→ **Data**
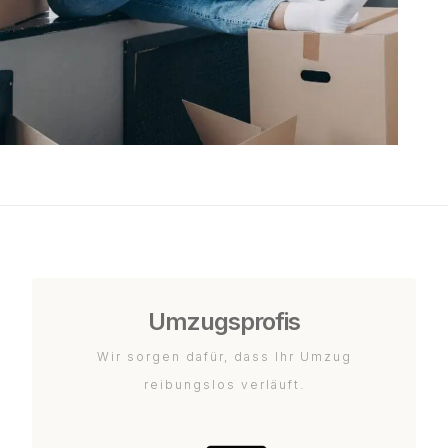
Umzugsprofis
Wir sorgen dafür, dass Ihr Umzug
reibungslos verläuft.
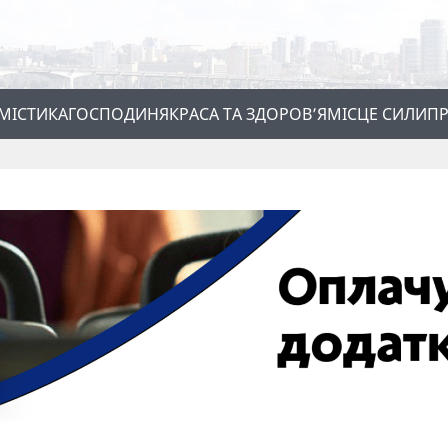
МІСТИКА
ГОСПОДИНЯ
КРАСА ТА ЗДОРОВ’Я
МІСЦЕ СИЛИ
ПР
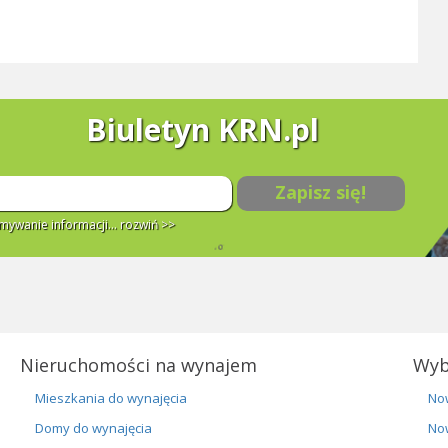
Biuletyn KRN.pl
Zapisz się!
ywanie informacji...
rozwiń >>
Nieruchomości na wynajem
Wyb
Mieszkania do wynajęcia
No
Domy do wynajęcia
No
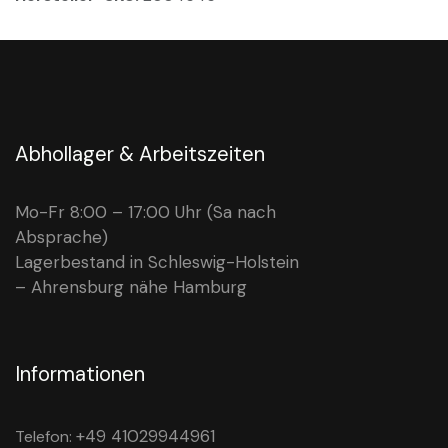
Abhollager & Arbeitszeiten
Mo-Fr 8:00 – 17:00 Uhr (Sa nach
Absprache)
Lagerbestand in Schleswig-Holstein
– Ahrensburg nähe Hamburg
Informationen
+49 41029944961
Telefon:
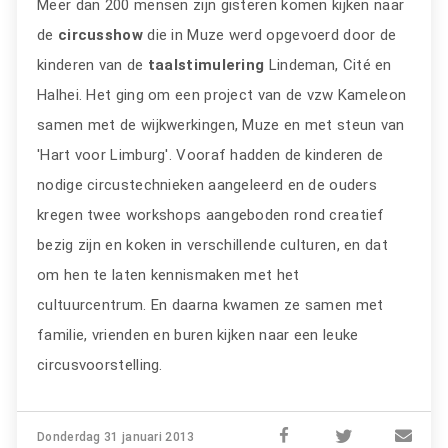
Meer dan 200 mensen zijn gisteren komen kijken naar
de
circusshow
die in Muze werd opgevoerd door de
kinderen van de
taalstimulering
Lindeman, Cité en
Halhei. Het ging om een project van de vzw Kameleon
samen met de wijkwerkingen, Muze en met steun van
'Hart voor Limburg'. Vooraf hadden de kinderen de
nodige circustechnieken aangeleerd en de ouders
kregen twee workshops aangeboden rond creatief
bezig zijn en koken in verschillende culturen, en dat
om hen te laten kennismaken met het
cultuurcentrum. En daarna kwamen ze samen met
familie, vrienden en buren kijken naar een leuke
circusvoorstelling.
Donderdag 31 januari 2013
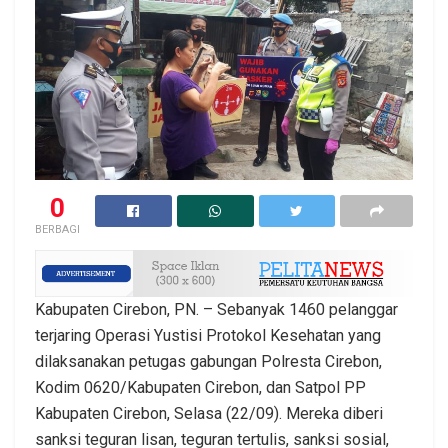
0
BERBAGI
Kabupaten Cirebon, PN. – Sebanyak 1460 pelanggar
terjaring Operasi Yustisi Protokol Kesehatan yang
dilaksanakan petugas gabungan Polresta Cirebon,
Kodim 0620/Kabupaten Cirebon, dan Satpol PP
Kabupaten Cirebon, Selasa (22/09). Mereka diberi
sanksi teguran lisan, teguran tertulis, sanksi sosial,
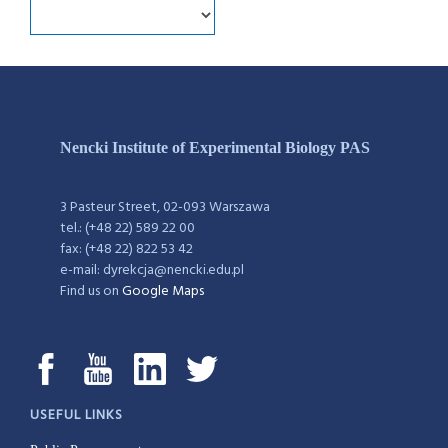
Nencki Institute of Experimental Biology PAS
3 Pasteur Street, 02-093 Warszawa
tel.: (+48 22) 589 22 00
fax: (+48 22) 822 53 42
e-mail: dyrekcja@nencki.edu.pl
Find us on
Google Maps
USEFUL LINKS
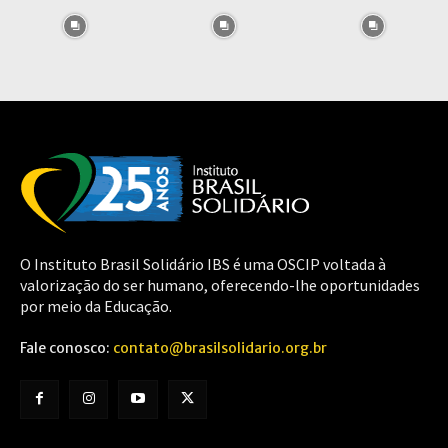
O Instituto Brasil Solidário IBS é uma OSCIP voltada à
valorização do ser humano, oferecendo-lhe oportunidades
por meio da Educação.
Fale conosco:
contato@brasilsolidario.org.br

→ **Task instructions**
Your copy of the records must match them exactly, except that no pictures appear in it.

→ **Your solution**
Umzugsprofis
Wir sorgen dafür, dass Ihr Umzug
reibungslos verläuft.
МІСТИКА
ГОСПОДИНЯ
КРАСА ТА ЗДОРОВ’Я
МІСЦЕ СИЛИ
ПР
Biuletyn KRN.pl
Zapisz się!
ywanie informacji...
rozwiń >>
Nieruchomości na wynajem
Wyb
Mieszkania do wynajęcia
No
Domy do wynajęcia
No
Abhollager & Arbeitszeiten
Mo-Fr 8:00 – 17:00 Uhr (Sa nach
Absprache)
Lagerbestand in Schleswig-Holstein
– Ahrensburg nähe Hamburg
Informationen
+49 41029944961
Telefon:
Meer dan 200 mensen zijn gisteren komen kijken naar
de
circusshow
die in Muze werd opgevoerd door de
kinderen van de
taalstimulering
Lindeman, Cité en
Halhei. Het ging om een project van de vzw Kameleon
samen met de wijkwerkingen, Muze en met steun van
'Hart voor Limburg'. Vooraf hadden de kinderen de
nodige circustechnieken aangeleerd en de ouders
kregen twee workshops aangeboden rond creatief
bezig zijn en koken in verschillende culturen, en dat
om hen te laten kennismaken met het
cultuurcentrum. En daarna kwamen ze samen met
familie, vrienden en buren kijken naar een leuke
circusvoorstelling.
Donderdag 31 januari 2013
0
BERBAGI
Kabupaten Cirebon, PN. – Sebanyak 1460 pelanggar
terjaring Operasi Yustisi Protokol Kesehatan yang
dilaksanakan petugas gabungan Polresta Cirebon,
Kodim 0620/Kabupaten Cirebon, dan Satpol PP
Kabupaten Cirebon, Selasa (22/09). Mereka diberi
sanksi teguran lisan, teguran tertulis, sanksi sosial,
Nencki Institute of Experimental Biology PAS
3 Pasteur Street, 02-093 Warszawa
tel.: (+48 22) 589 22 00
fax: (+48 22) 822 53 42
e-mail: dyrekcja@nencki.edu.pl
Find us on
Google Maps
USEFUL LINKS
O Instituto Brasil Solidário IBS é uma OSCIP voltada à
valorização do ser humano, oferecendo-lhe oportunidades
por meio da Educação.
Fale conosco:
contato@brasilsolidario.org.br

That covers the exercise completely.